Accelerometer‐based heart rate adjustment for ambulatory stress research

• Published in: Psychophysiology Vol. 62; no. 1; pp. e14721 - n/a
• Main Authors: Ven, Sjors R. B., Gevonden, Martin J., Noordzij, Matthijs L., Geus, Eco J. C.
• Format: Journal Article
• Language: English
• Published: United States Blackwell Publishing Ltd 01.01.2025; John Wiley and Sons Inc
• Subjects: accelerometer; Accelerometry - methods; additional heart rate; Adult; ambulatory assessment; autonomic nervous system; Exercise - physiology; Female; Heart rate; Heart Rate - physiology; Humans; Male; Original; Physical activity; Posture; Posture - physiology; Social interactions; stress; Stress response; Stress, Psychological - diagnosis; Stress, Psychological - physiopathology; Young Adult; additional heart rate; stress; heart rate; autonomic nervous system; ambulatory assessment; accelerometer
• ISSN: 0048-5772; 1469-8986; 1469-8986; 1540-5958
• DOI: 10.1111/psyp.14721

Using heart rate (HR) measurements to detect mental stress in naturalistic settings is hampered by the physiological impact of hemodynamic and metabolic demands. Correcting HR for these demands can help isolate fluctuations in HR associated with psychosocial stress responses, a concept termed additional heart rate (aHR). This study examined whether adding predictors for posture, activity type, and lagged movement intensity for the prolonged impact of physical activity (PA) improved aHR estimation across various manipulations of mental stress, posture, and PA in a controlled laboratory environment (n = 197).
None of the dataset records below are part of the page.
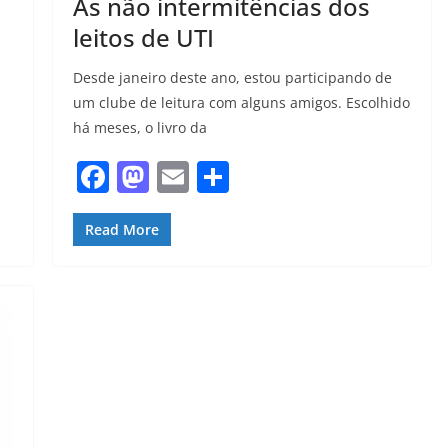
As não intermitências dos
leitos de UTI
Desde janeiro deste ano, estou participando de
um clube de leitura com alguns amigos. Escolhido
há meses, o livro da
F
M
E
S
a
a
m
h
c
st
ai
ar
Read More
e
o
l
e
b
d
o
o
o
n
k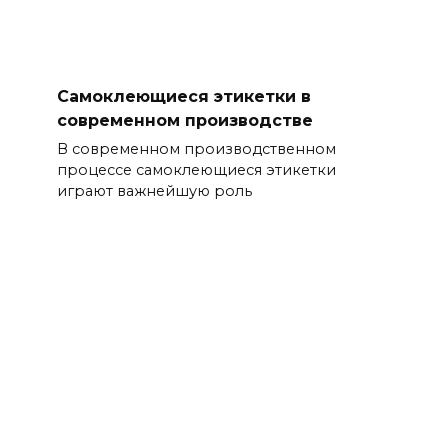
Самоклеющиеся этикетки в
современном производстве
В современном производственном
процессе самоклеющиеся этикетки
играют важнейшую роль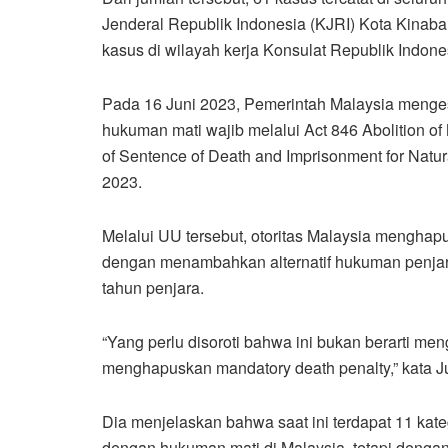
Jenderal Republik Indonesia (KJRI) Kota Kinabal
kasus di wilayah kerja Konsulat Republik Indone
Pada 16 Juni 2023, Pemerintah Malaysia men
hukuman mati wajib melalui Act 846 Abolition o
of Sentence of Death and Imprisonment for Natural
2023.
Melalui UU tersebut, otoritas Malaysia menghap
dengan menambahkan alternatif hukuman penjara
tahun penjara.
“Yang perlu disoroti bahwa ini bukan berarti me
menghapuskan mandatory death penalty,” kata J
Dia menjelaskan bahwa saat ini terdapat 11 kat
dengan hukuman mati di Malaysia, tetapi dengan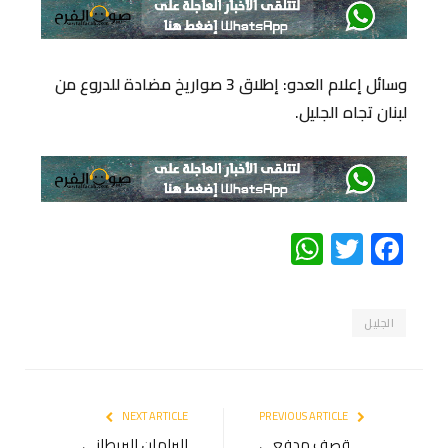
وسائل إعلام العدو: إطلاق 3 صواريخ مضادة للدروع من
لبنان تجاه الجليل.
WhatsApp
Twitter
Facebook
الجليل
NEXT ARTICLE
PREVIOUS ARTICLE
قصف مدفعي
البرلمان البريطاني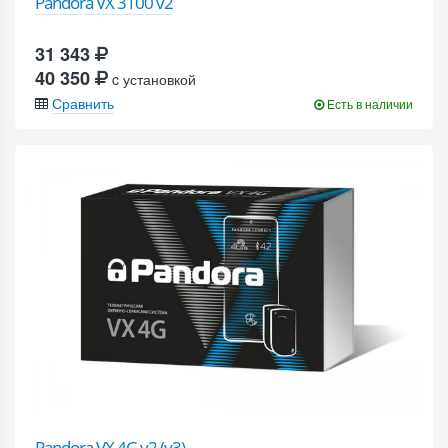
Pandora VX 3100 v2
31 343
40 350
c установкой
Сравнить
Есть в наличии
Pandora VX 4G v2 (v3)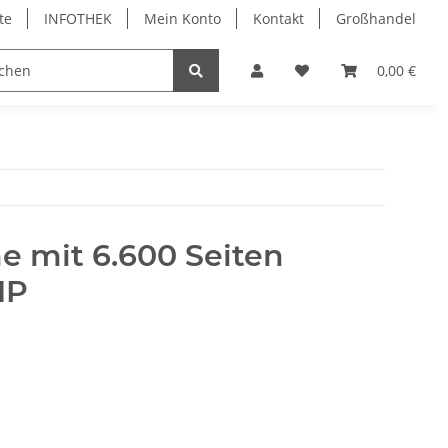
te
INFOTHEK
Mein Konto
Kontakt
Großhandel
 Bürobedarf
PVC Kartendrucker & Zubehör
0,00 €
TiDis
e mit 6.600 Seiten
HP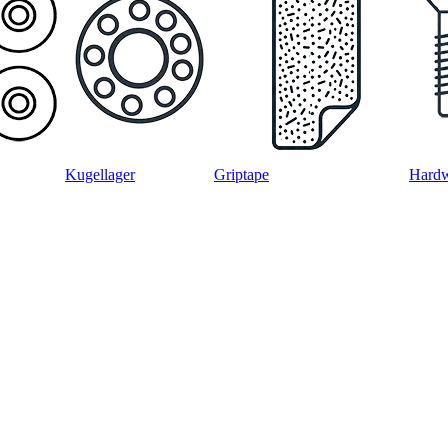
Kugellager
Griptape
Hard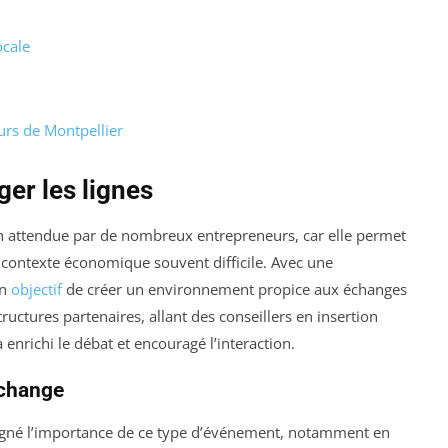
ocale
rs de Montpellier
er les lignes
n attendue par de nombreux entrepreneurs, car elle permet
n contexte économique souvent difficile. Avec une
on
objectif
de créer un environnement propice aux échanges
tructures partenaires, allant des conseillers en insertion
nrichi le débat et encouragé l’interaction.
échange
uligné l’importance de ce type d’événement, notamment en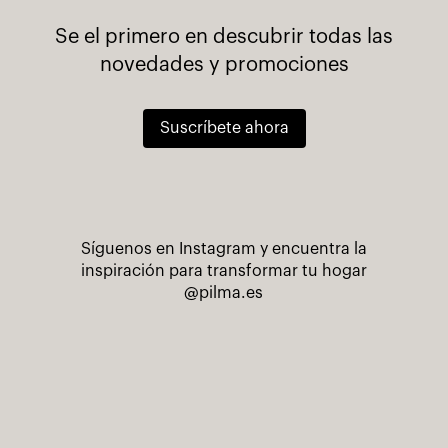
Se el primero en descubrir todas las
novedades y promociones
Suscríbete ahora
Síguenos en Instagram y encuentra la
inspiración para transformar tu hogar
@pilma.es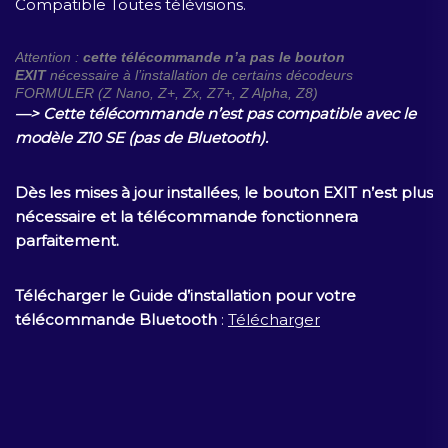
Compatible Toutes télévisions.
Attention :
cette télécommande n’a pas le bouton
EXIT
nécessaire à l’installation de certains décodeurs
FORMULER (Z Nano, Z+, Zx, Z7+, Z Alpha, Z8)
—> Cette télécommande n’est pas compatible avec le
modèle Z10 SE (pas de Bluetooth).
Dès les mises à jour installées
,
le bouton EXIT n’est plus
nécessaire et la télécommande fonctionnera
parfaitement.
Télécharger le Guide d’installation pour votre
télécommande Bluetooth
:
Télécharger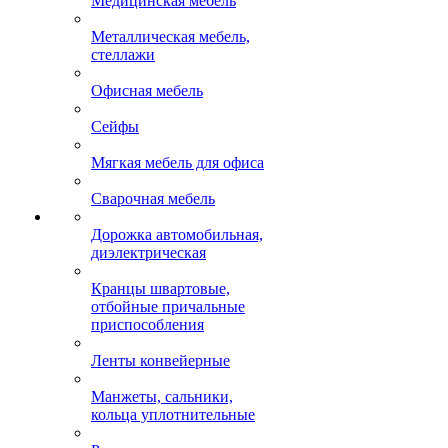
Медицинская мебель
Металлическая мебель,
стеллажи
Офисная мебель
Сейфы
Мягкая мебель для офиса
Сварочная мебель
Дорожка автомобильная,
диэлектрическая
Кранцы швартовые,
отбойные причальные
приспособления
Ленты конвейерные
Манжеты, сальники,
кольца уплотнительные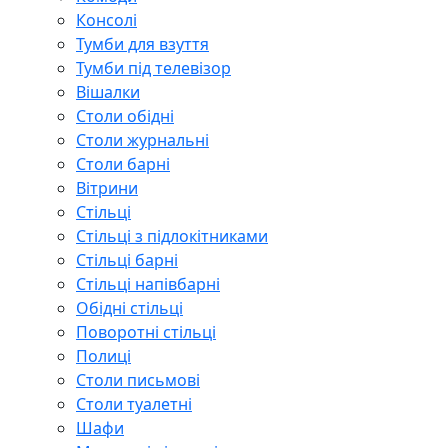
Консолі
Тумби для взуття
Тумби під телевізор
Вішалки
Столи обідні
Столи журнальні
Столи барні
Вітрини
Стільці
Стільці з підлокітниками
Стільці барні
Стільці напівбарні
Обідні стільці
Поворотні стільці
Полиці
Столи письмові
Столи туалетні
Шафи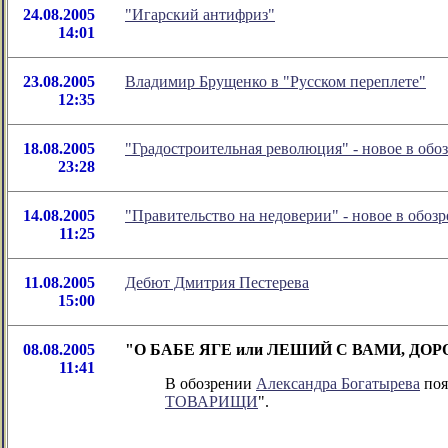
24.08.2005
"Игарский антифриз"
14:01
23.08.2005
Владимир Брущенко в "Руcском переплете"
12:35
18.08.2005
"Градостроительная революция" - новое в об
23:28
14.08.2005
"Правительство на недоверии" - новое в обо
11:25
11.08.2005
Дебют Дмитрия Пестерева
15:00
08.08.2005
"О БАБЕ ЯГЕ или ЛЕШИЙ С ВАМИ, ДОРОГИ
11:41
В обозрении
Александра Богатырева
поя
ТОВАРИЩИ
".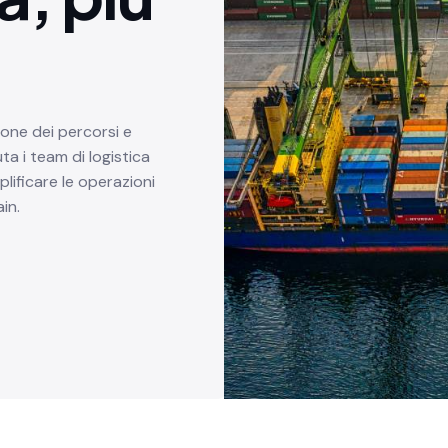
ione dei percorsi e
ta i team di logistica
plificare le operazioni
in.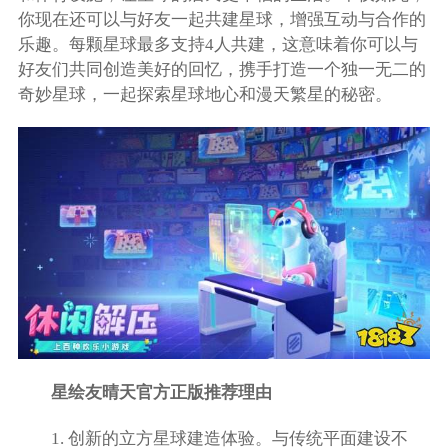
你现在还可以与好友一起共建星球，增强互动与合作的
乐趣。每颗星球最多支持4人共建，这意味着你可以与
好友们共同创造美好的回忆，携手打造一个独一无二的
奇妙星球，一起探索星球地心和漫天繁星的秘密。
星绘友晴天官方正版推荐理由
1. 创新的立方星球建造体验。与传统平面建设不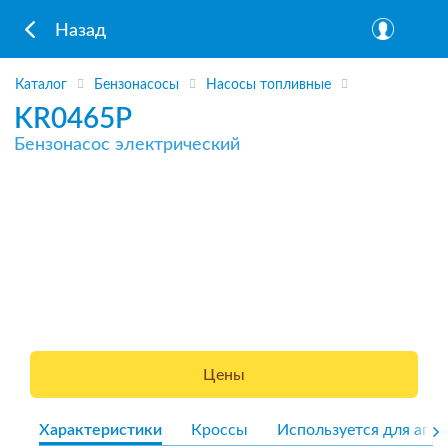
Назад
Каталог
Бензонасосы
Насосы топливные
KR0465P
Бензонасос электрический
Цены
Характеристики
Кроссы
Используется для агре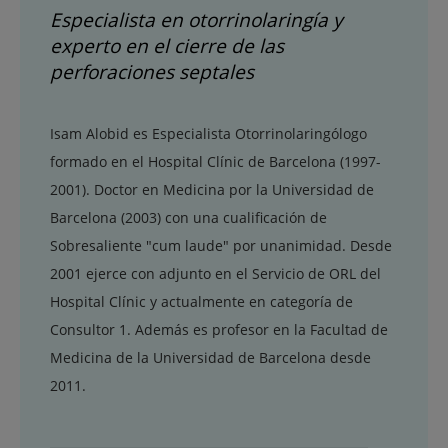
Especialista en otorrinolaringía y
experto en el cierre de las
perforaciones septales
Isam Alobid es Especialista Otorrinolaringólogo
formado en el Hospital Clínic de Barcelona (1997-
2001). Doctor en Medicina por la Universidad de
Barcelona (2003) con una cualificación de
Sobresaliente "cum laude" por unanimidad. Desde
2001 ejerce con adjunto en el Servicio de ORL del
Hospital Clínic y actualmente en categoría de
Consultor 1. Además es profesor en la Facultad de
Medicina de la Universidad de Barcelona desde
2011.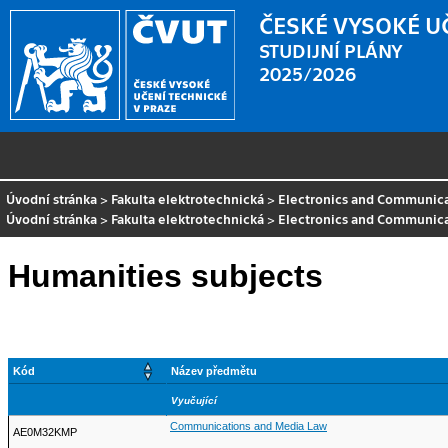
ČESKÉ VYSOKÉ U
STUDIJNÍ PLÁNY
2025/2026
Úvodní stránka
>
Fakulta elektrotechnická
>
Electronics and Communicat
Úvodní stránka
>
Fakulta elektrotechnická
>
Electronics and Communic
Humanities subjects
Kód
Název předmětu
Vyučující
Communications and Media Law
AE0M32KMP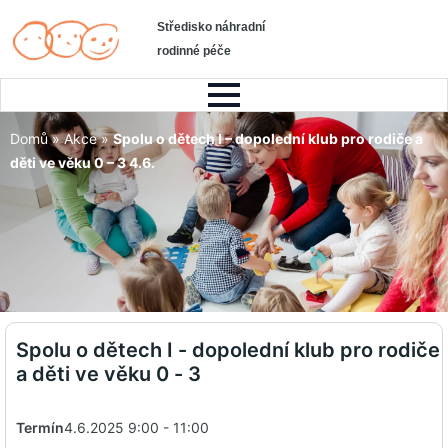
Středisko náhradní
rodinné péče
Domů
»
Akce
»
Spolu o dětech I – dopolední klub pro rodiče a
děti ve věku 0 – 3 4.6.
Spolu o dětech I - dopolední klub pro rodiče
a děti ve věku 0 - 3
Termín
4.6.2025 9:00 - 11:00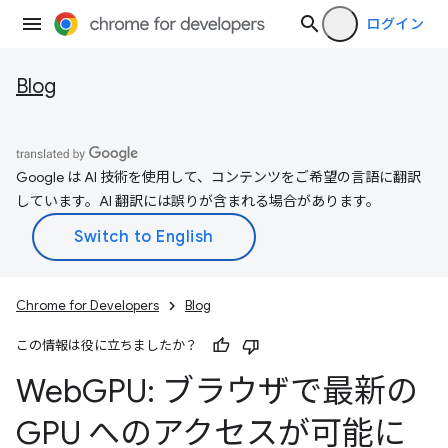
ログイン
Blog
Google は AI 技術を使用して、コンテンツをご希望の言語に翻訳
しています。AI 翻訳には誤りが含まれる場合があります。
Chrome for Developers
Blog
この情報は役に立ちましたか？
Web
GPU: ブラウザで最新の
GPU へのアクセスが可能に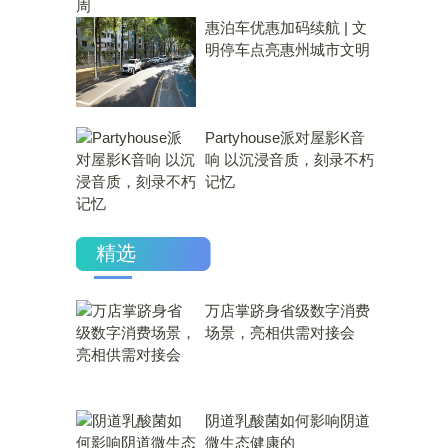
惠泊车优惠加码续航 | 文
明停车点亮惠州城市文明
Partyhouse派对屋影K音
响 以沉浸音质，刻录不朽
记忆
精选
万店掌跻身省级数字消费
场景，亮相供需对接会
​阴道乳酸菌如何影响阴道
微生态健康的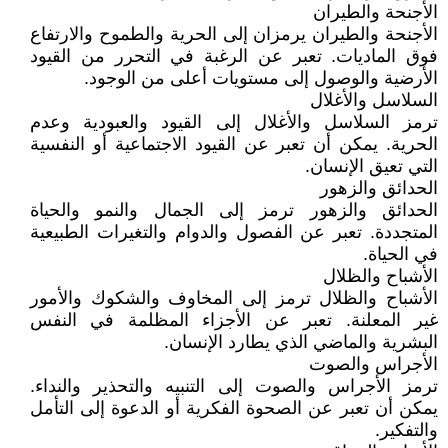
الأجنحة والطيران
الأجنحة والطيران يرمزان إلى الحرية والطموح والارتفاع
فوق الماديات. تعبر عن الرغبة في التحرر من القيود
الأرضية والوصول إلى مستويات أعلى من الوجود.
السلاسل والأغلال
ترمز السلاسل والأغلال إلى القيود والعبودية وعدم
الحرية. يمكن أن تعبر عن القيود الاجتماعية أو النفسية
التي تعيق الإنسان.
الحدائق والزهور
الحدائق والزهور ترمز إلى الجمال والنمو والحياة
المتجددة. تعبر عن الفصول والدوام والتغيرات الطبيعية
في الحياة.
الأشباح والظلال
الأشباح والظلال ترمز إلى المخاوف والشكوك والأمور
غير المعلنة. تعبر عن الأجزاء المظلمة في النفس
البشرية والماضي الذي يطارد الإنسان.
الأجراس والصوت
ترمز الأجراس والصوت إلى التنبيه والتحذير والنداء.
يمكن أن تعبر عن الصحوة الفكرية أو الدعوة إلى التأمل
والتفكير.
Accelerometer signals were used to obtain the movement intensity and to classify posture and activity type. Posture, activity type, and lagged movement intensity each led to a significant improvement in HR estimation, as measured by adjusted R2 and root mean squared error. However, HR was overestimated during quiet sitting. The aHR, computed as the difference between observed and predicted HR, generally underestimated observed task‐baseline reactivity but was sensitive to individual differences in reactivity to mental stressors. Between‐subject correlations of aHR with task‐baseline reactivity ranged from 0.62 to 0.93 across conditions. On a within‐subject level, the ability of aHR to differentiate between exposure to physical stress and mental stress was limited (recall = 0.32, precision = 0.31), but better than that of observed HR (recall = 0.02, precision = 0.02). Future research should explore the potential of this novel aHR estimation method in differentiating physical and mental demands on HR in daily life, and its predictive value for health outcomes. Conventional accelerometer‐based additional heart rate focuses solely on concurrent movement intensity to predict heart rate. This study introduces a novel method to correct heart rate not only for ongoing physical activity but also for postural changes, type of physical activity, and past physical activity. This approach enhances the ability to differentiate between the impact of physical and mental demands on heart rate in daily life.